Heart According to a new research around nine new genetic variants have been located, which affect the time that the heart takes to reset itself after each beat. That’s not all, the role of yet another newly identified variant has also been confirmed in the same process. This research was conducted by an international team of researchers who are part of the QTGEN Consortium.

The above mentioned time gap, is called the QT interval. QT interval is said to be the measure of time between the Q wave and the T wave in the electrical cycle of the heart. According to this research, a lengthened QT interval may be a risk factor for sudden death.

The researchers studied more than 15,000 people registered in the University of Washington-coordinated Cardiovascular Health Study, the Massachusetts-based Framingham Study, and the Rotterdam Study in The Netherlands. Thousands of adults whose heart health has been tracked for years were the participants in these long-term studies.

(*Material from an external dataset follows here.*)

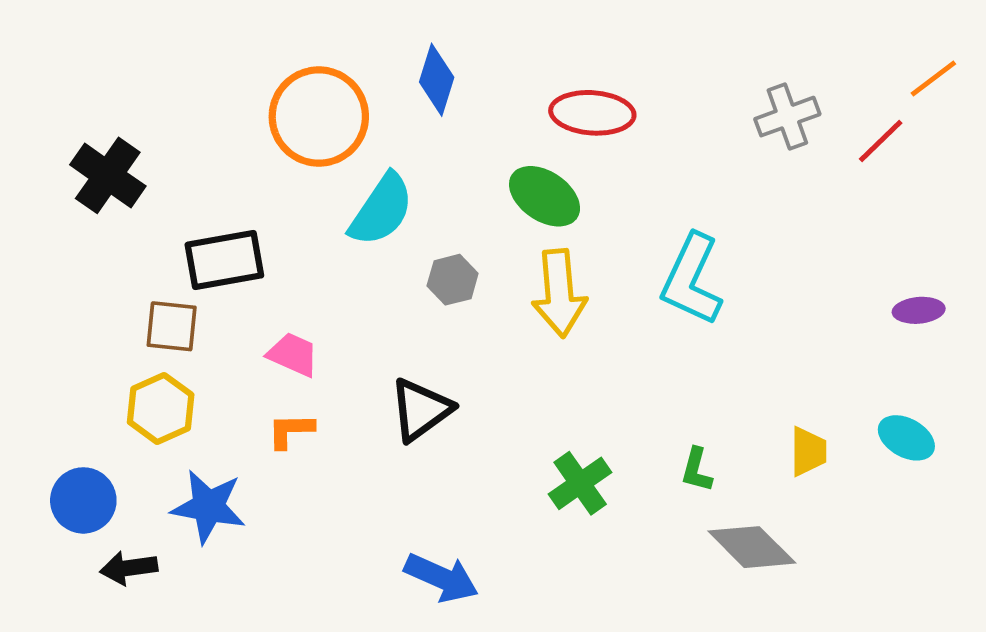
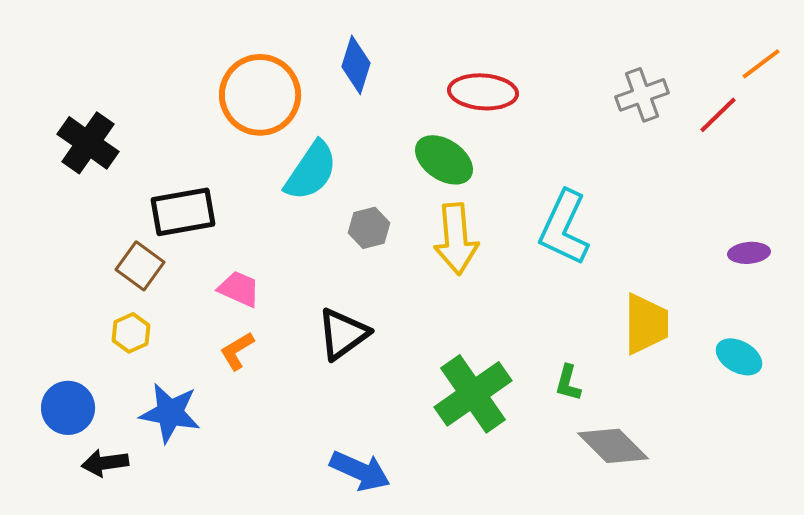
brown square: (172, 326) -> (140, 266), turned 30
yellow hexagon: (161, 408) -> (131, 333), size x0.7
orange L-shape: (291, 431) -> (237, 351), turned -30
yellow trapezoid: (808, 451) -> (646, 324), moved, size x1.5
green cross: (580, 483) -> (473, 394), size x1.5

Based on the research analysis, it was revealed that the genetic risk variants and the QT interval problem were directly proportional. It was also revealed that sudden death may result from heart rhythm disturbances due to too long or too short QT. An abnormal QT interval was said to be able to even induce a cardiac arrest in those who consumed a wide variety of medications, including drugs that treat other heart rhythm problems. It was stated that in many of the cases the heart just stops beating which may further lead to death.

Dr. Kenneth Rice, assistant professor of biostatistics, University of Washington School of Public Health, says that, “It’s very difficult for physicians to predict who is at risk for sudden cardiac death or drug-induced ventricular arrhythmias.”

It has been stated that being of the female gender may be a known risk factor for sudden cardiac death. The other known risk factors may be experiencing fainting episodes after physical activity or emotional excitement, and a family history of deaths during exercise or unexplained deaths in otherwise healthy relatives.

It has further been stated that the researchers are trying to discover the actual genes that predispose people to unexpected cardiac death, so that they can have more definite predictors. The researchers were astounded to discover that most of the newly discovered genetic variants were in areas of the genome which were previously not linked with heart rhythm disturbances.

This research was published in the journal Nature Genetics.